Re: live migration vs device assignment (motivation)

Michael S. Tsirkin Thu, 10 Dec 2015 00:39:32 -0800

On Thu, Dec 10, 2015 at 11:04:54AM +0800, Lan, Tianyu wrote:
> 
> On 12/10/2015 4:07 AM, Michael S. Tsirkin wrote:
> >On Thu, Dec 10, 2015 at 12:26:25AM +0800, Lan, Tianyu wrote:
> >>On 12/8/2015 12:50 AM, Michael S. Tsirkin wrote:
> >>>I thought about what this is doing at the high level, and I do have some
> >>>value in what you are trying to do, but I also think we need to clarify
> >>>the motivation a bit more.  What you are saying is not really what the
> >>>patches are doing.
> >>>
> >>>And with that clearer understanding of the motivation in mind (assuming
> >>>it actually captures a real need), I would also like to suggest some
> >>>changes.
> >>
> >>Motivation:
> >>Most current solutions for migration with passthough device are based on
> >>the PCI hotplug but it has side affect and can't work for all device.
> >>
> >>For NIC device:
> >>PCI hotplug solution can work around Network device migration
> >>via switching VF and PF.
> >
> >This is just more confusion. hotplug is just a way to add and remove
> >devices. switching VF and PF is up to guest and hypervisor.
> 
> This is a combination. Because it's not able to migrate device state in
> the current world during migration(What we are doing), Exist solutions
> of migrating VM with passthough NIC relies on the PCI hotplug.

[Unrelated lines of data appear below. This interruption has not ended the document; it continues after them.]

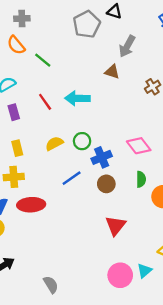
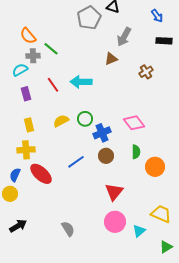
gray cross: (22, 19) -> (33, 56), moved
brown triangle: (112, 72) -> (111, 59), turned -40
blue line: (72, 178) -> (76, 162), moved
red ellipse: (31, 205) -> (41, 174), turned 45
pink circle: (120, 275) -> (115, 222), moved
gray semicircle: (51, 285) -> (68, 229), moved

That's where you go wrong I think. This marketing speak about solution
of migrating VM with passthrough is just confusing people.

There's no way to do migration with device passthrough on KVM at the
moment, in particular because of lack of way for host to save and
restore device state, and you do not propose a way either.

So how do people migrate? Stop doing device passthrough.
So what I think your patches do is add ability to do the two things
in parallel: stop doing passthrough and start migration.
You still can not migrate with passthrough.

> Unplug VF
> before starting migration and then switch network from VF NIC to PV NIC
> in order to maintain the network connection.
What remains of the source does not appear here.